• Activity: Look below for the line that contains "Kessel-Lo (Leuven) (6km)", then copy it and each following line exactly, through and including the line that contains "Labradorit, 1 herzförmige Perle, auf".

• Data to use:
↓

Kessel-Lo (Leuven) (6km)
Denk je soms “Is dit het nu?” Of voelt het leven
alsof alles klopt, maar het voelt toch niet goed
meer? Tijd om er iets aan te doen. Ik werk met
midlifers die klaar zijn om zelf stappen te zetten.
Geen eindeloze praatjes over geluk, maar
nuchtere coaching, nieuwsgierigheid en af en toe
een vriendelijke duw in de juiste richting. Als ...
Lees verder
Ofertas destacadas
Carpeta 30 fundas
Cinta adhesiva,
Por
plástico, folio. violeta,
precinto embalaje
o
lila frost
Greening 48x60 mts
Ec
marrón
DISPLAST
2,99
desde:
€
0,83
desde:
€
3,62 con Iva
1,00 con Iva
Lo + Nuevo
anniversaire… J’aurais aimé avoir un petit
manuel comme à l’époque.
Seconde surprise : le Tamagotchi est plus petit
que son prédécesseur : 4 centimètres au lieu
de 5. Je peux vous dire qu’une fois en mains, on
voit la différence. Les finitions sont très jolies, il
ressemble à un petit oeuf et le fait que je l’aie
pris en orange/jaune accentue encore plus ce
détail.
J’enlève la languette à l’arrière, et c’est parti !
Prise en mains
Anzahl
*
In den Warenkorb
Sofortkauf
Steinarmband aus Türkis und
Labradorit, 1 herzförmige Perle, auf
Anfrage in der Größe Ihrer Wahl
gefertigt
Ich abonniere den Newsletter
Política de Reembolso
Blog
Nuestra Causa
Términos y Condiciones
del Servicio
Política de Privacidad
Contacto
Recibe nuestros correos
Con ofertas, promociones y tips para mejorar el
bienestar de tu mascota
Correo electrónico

↑
↓

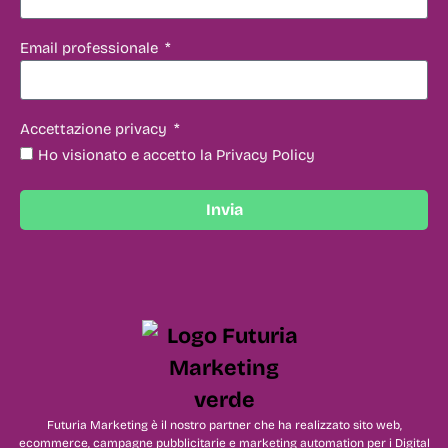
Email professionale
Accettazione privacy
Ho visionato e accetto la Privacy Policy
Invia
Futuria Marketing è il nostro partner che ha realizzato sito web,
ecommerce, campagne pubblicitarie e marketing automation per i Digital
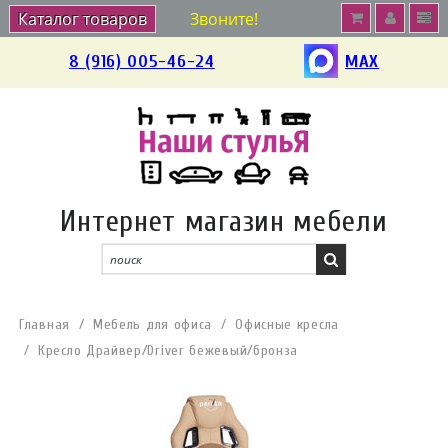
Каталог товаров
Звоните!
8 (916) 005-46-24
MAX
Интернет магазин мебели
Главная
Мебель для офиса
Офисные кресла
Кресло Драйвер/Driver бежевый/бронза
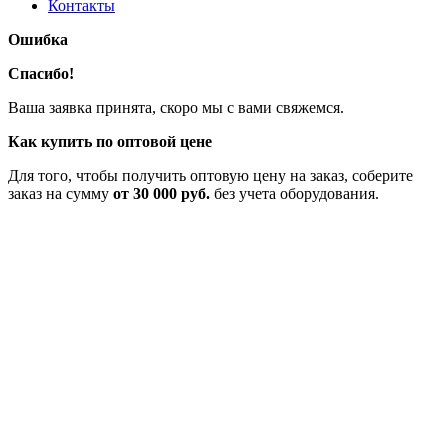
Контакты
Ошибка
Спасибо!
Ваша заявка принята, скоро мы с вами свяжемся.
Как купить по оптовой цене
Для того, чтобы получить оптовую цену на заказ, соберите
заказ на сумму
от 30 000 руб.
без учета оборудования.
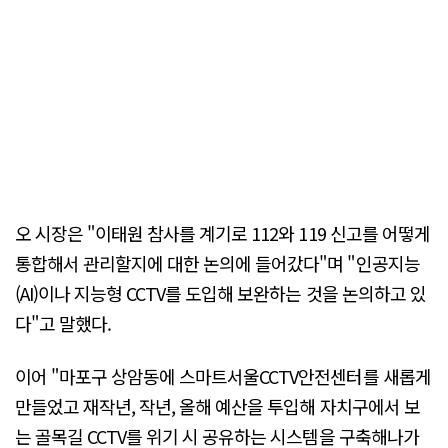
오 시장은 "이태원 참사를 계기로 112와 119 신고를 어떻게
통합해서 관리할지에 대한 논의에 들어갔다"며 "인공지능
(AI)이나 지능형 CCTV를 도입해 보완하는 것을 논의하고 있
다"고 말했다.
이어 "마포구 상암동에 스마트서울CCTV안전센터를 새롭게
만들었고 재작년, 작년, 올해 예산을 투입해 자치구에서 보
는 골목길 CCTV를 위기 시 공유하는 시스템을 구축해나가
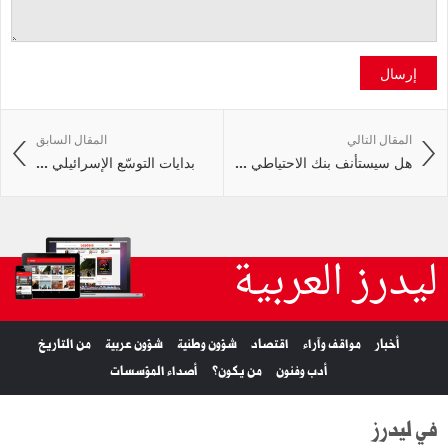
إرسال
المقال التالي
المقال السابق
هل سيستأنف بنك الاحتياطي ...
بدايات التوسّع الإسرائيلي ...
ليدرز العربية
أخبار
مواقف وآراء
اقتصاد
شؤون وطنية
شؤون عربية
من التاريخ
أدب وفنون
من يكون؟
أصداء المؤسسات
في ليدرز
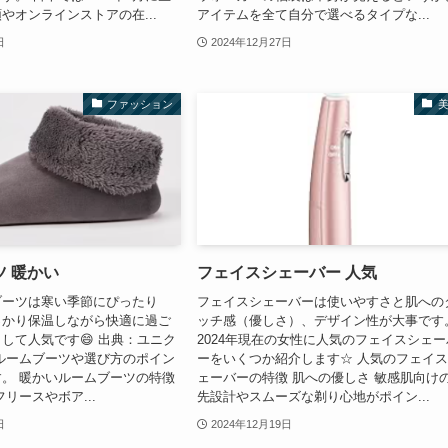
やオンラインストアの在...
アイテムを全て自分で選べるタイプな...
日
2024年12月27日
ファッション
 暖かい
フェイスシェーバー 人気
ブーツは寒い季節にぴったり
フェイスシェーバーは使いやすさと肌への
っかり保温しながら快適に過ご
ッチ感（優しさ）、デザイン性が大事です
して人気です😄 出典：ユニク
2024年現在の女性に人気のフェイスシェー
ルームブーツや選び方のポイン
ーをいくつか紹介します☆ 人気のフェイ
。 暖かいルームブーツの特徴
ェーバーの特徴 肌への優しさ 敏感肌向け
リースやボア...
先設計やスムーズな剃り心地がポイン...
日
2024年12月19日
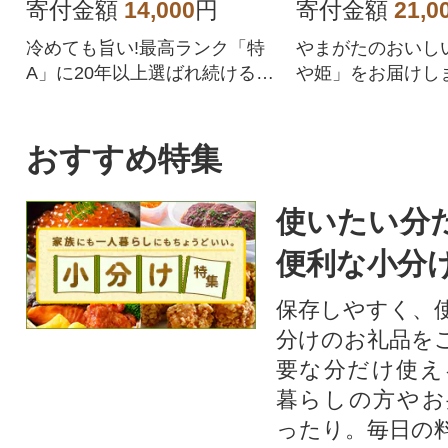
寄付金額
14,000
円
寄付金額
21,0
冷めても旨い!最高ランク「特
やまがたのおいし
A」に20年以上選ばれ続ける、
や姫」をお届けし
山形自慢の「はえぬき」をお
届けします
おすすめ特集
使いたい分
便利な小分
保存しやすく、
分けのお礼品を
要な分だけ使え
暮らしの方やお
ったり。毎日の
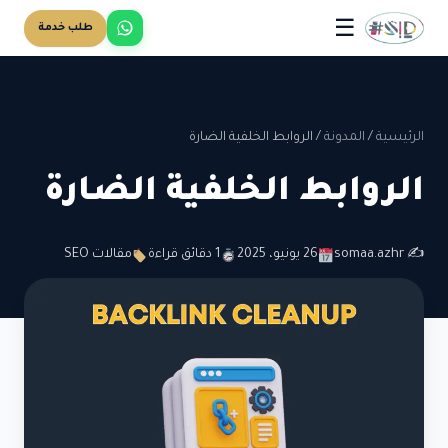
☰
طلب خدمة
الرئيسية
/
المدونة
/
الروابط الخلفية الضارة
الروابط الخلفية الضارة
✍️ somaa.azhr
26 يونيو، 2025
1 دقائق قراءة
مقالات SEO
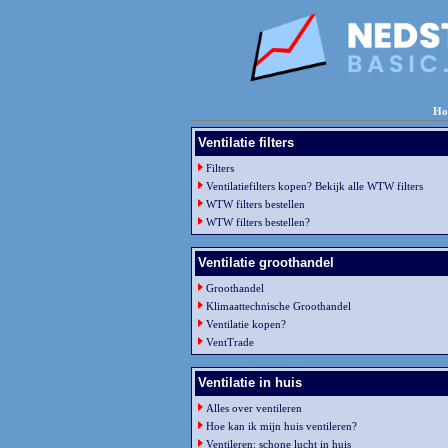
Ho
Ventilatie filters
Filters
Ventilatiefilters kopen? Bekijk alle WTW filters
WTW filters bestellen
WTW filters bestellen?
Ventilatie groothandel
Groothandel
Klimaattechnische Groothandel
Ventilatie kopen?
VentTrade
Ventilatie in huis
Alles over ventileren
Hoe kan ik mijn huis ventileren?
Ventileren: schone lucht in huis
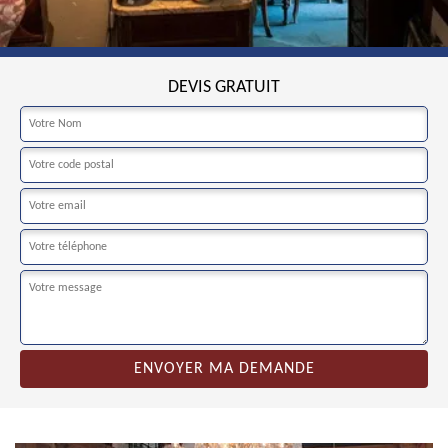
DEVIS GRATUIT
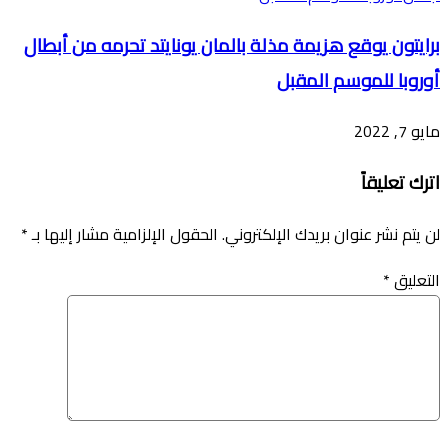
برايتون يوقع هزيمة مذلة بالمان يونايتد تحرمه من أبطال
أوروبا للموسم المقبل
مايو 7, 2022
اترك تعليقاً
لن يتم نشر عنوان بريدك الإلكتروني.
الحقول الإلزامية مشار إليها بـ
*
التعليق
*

↑

• Finished exercise:
Kessel-Lo (Leuven) (6km)
Denk je soms “Is dit het nu?” Of voelt het leven
alsof alles klopt, maar het voelt toch niet goed
meer? Tijd om er iets aan te doen. Ik werk met
midlifers die klaar zijn om zelf stappen te zetten.
Geen eindeloze praatjes over geluk, maar
nuchtere coaching, nieuwsgierigheid en af en toe
een vriendelijke duw in de juiste richting. Als ...
Lees verder
Ofertas destacadas
Carpeta 30 fundas
Cinta adhesiva,
Por
plástico, folio. violeta,
precinto embalaje
o
lila frost
Greening 48x60 mts
Ec
marrón
DISPLAST
2,99
desde:
€
0,83
desde:
€
3,62 con Iva
1,00 con Iva
Lo + Nuevo
anniversaire… J’aurais aimé avoir un petit
manuel comme à l’époque.
Seconde surprise : le Tamagotchi est plus petit
que son prédécesseur : 4 centimètres au lieu
de 5. Je peux vous dire qu’une fois en mains, on
voit la différence. Les finitions sont très jolies, il
ressemble à un petit oeuf et le fait que je l’aie
pris en orange/jaune accentue encore plus ce
détail.
J’enlève la languette à l’arrière, et c’est parti !
Prise en mains
Anzahl
*
In den Warenkorb
Sofortkauf
Steinarmband aus Türkis und
Labradorit, 1 herzförmige Perle, auf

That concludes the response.